**DATA FOR PROCESSING:**
►
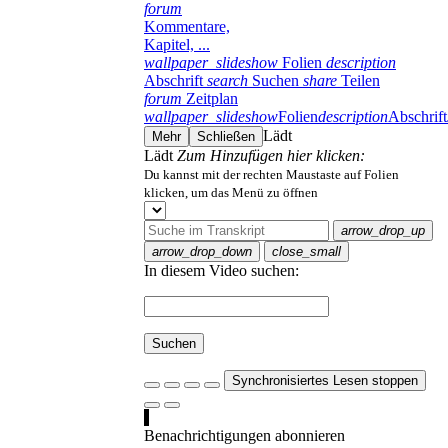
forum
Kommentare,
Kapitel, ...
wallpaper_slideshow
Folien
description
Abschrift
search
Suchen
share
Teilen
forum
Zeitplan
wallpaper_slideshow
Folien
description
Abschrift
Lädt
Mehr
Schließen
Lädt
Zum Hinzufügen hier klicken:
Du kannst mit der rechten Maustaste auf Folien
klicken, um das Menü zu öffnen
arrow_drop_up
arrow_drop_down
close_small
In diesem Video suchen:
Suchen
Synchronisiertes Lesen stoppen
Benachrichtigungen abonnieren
◄
►
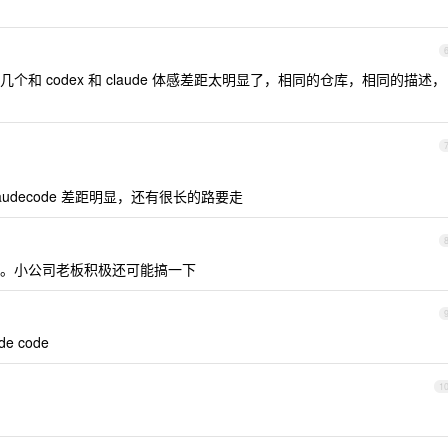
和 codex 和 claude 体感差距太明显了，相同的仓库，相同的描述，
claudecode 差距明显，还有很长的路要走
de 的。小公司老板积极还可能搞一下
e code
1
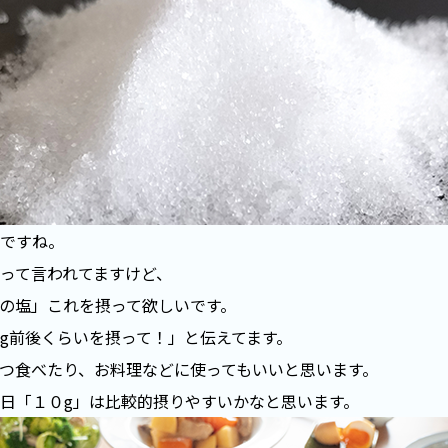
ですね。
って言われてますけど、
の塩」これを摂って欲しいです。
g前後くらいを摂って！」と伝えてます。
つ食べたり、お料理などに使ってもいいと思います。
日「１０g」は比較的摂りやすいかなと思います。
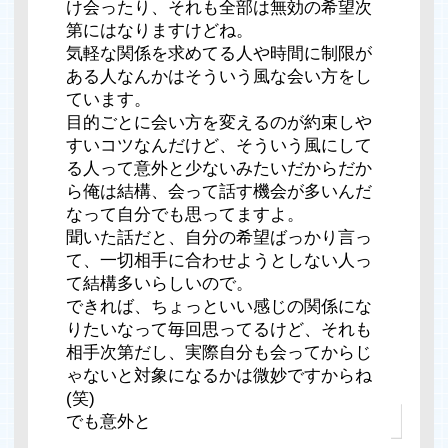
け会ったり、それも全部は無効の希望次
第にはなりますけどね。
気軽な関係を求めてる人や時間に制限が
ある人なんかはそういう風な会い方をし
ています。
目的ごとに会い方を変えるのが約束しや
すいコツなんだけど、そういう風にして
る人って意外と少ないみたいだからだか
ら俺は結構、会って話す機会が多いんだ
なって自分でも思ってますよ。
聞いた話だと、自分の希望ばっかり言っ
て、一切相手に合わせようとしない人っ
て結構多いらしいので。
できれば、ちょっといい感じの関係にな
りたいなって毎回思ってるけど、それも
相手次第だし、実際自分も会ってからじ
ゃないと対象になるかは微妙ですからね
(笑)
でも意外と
◄
**EXERCISE GOAL:**
In the entries above, find the line with "Du kannst mit" and the line with "Benachrichtigungen abonnieren", then set down exactly those two and every line between them, nothing else.

**SOLUTION:**
Du kannst mit der rechten Maustaste auf Folien
klicken, um das Menü zu öffnen
arrow_drop_up
arrow_drop_down
close_small
In diesem Video suchen:
Suchen
Synchronisiertes Lesen stoppen
Benachrichtigungen abonnieren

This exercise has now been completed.